--- WHAT YOU ARE ASKED TO DO ---
The answer must consist solely of the lines from the one containing "მუქარა პოლიციის მაღალჩინოსნის მხრიდან და" through the last line of the records, set down exactly and without any pictures.

PROVIDED MATERIAL section start

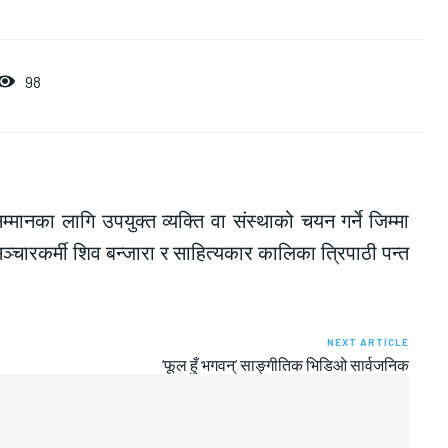
98
नका लागि उपयुक्त व्यक्ति वा संस्थाको चयन गर्ने जिम्मा
सञ्चारकर्मी शिव बन्जारा र साहित्यकार कालिका त्रिपाठी पन्त
NEXT ARTICLE
‘फूल हुँ भगवन्’ साङ्गीतिक भिडिओ सार्वजनिक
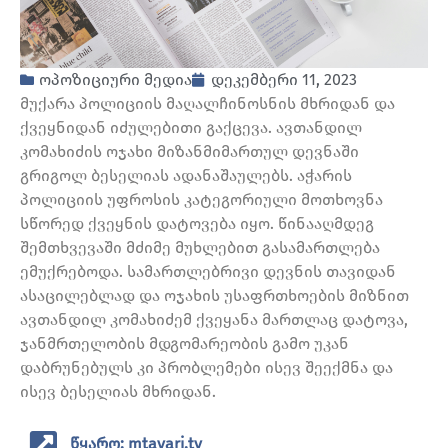
ოპოზიციური მედია
დეკემბერი 11, 2023
მუქარა პოლიციის მაღალჩინოსნის მხრიდან და
ქვეყნიდან იძულებითი გაქცევა. ავთანდილ
კომახიძის ოჯახი მიზანმიმართულ დევნაში
გრიგოლ ბესელიას ადანაშაულებს. აჭარის
პოლიციის უფროსის კატეგორიული მოთხოვნა
სწორედ ქვეყნის დატოვება იყო. წინააღმდეგ
შემთხვევაში მძიმე მუხლებით გასამართლება
ემუქრებოდა. სამართლებრივი დევნის თავიდან
ასაცილებლად და ოჯახის უსაფრთხოების მიზნით
ავთანდილ კომახიძემ ქვეყანა მართლაც დატოვა,
ჯანმრთელობის მდგომარეობის გამო უკან
დაბრუნებულს კი პრობლემები ისევ შეექმნა და
ისევ ბესელიას მხრიდან.
წყარო: mtavari.tv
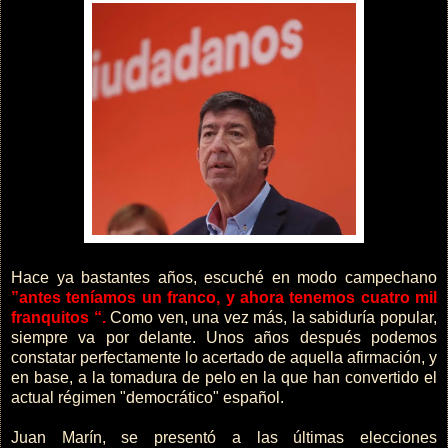
Hace ya bastantes años, escuché en modo campechano
”antes teníamos un franco, y ahora tenemos cuatro mil
franquitos “.
Como ven, una vez más, la sabiduría popular,
siempre va por delante. Unos años después podemos
constatar perfectamente lo acertado de aquella afirmación, y
en base, a la tomadura de pelo en la que han convertido el
actual régimen "democrático" español.
Juan Marín, se presentó a las últimas elecciones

PROVIDED MATERIAL section end

--- ANSWER SECTION ---
მუქარა პოლიციის მაღალჩინოსნის მხრიდან და
ქვეყნიდან იძულებითი გაქცევა. ავთანდილ
კომახიძის ოჯახი მიზანმიმართულ დევნაში
გრიგოლ ბესელიას ადანაშაულებს. აჭარის
პოლიციის უფროსის კატეგორიული მოთხოვნა
სწორედ ქვეყნის დატოვება იყო. წინააღმდეგ
შემთხვევაში მძიმე მუხლებით გასამართლება
ემუქრებოდა. სამართლებრივი დევნის თავიდან
ასაცილებლად და ოჯახის უსაფრთხოების მიზნით
ავთანდილ კომახიძემ ქვეყანა მართლაც დატოვა,
ჯანმრთელობის მდგომარეობის გამო უკან
დაბრუნებულს კი პრობლემები ისევ შეექმნა და
ისევ ბესელიას მხრიდან.
წყარო: mtavari.tv
Hace ya bastantes años, escuché en modo campechano
”antes teníamos un franco, y ahora tenemos cuatro mil
franquitos “.
Como ven, una vez más, la sabiduría popular,
siempre va por delante. Unos años después podemos
constatar perfectamente lo acertado de aquella afirmación, y
en base, a la tomadura de pelo en la que han convertido el
actual régimen "democrático" español.
Juan Marín, se presentó a las últimas elecciones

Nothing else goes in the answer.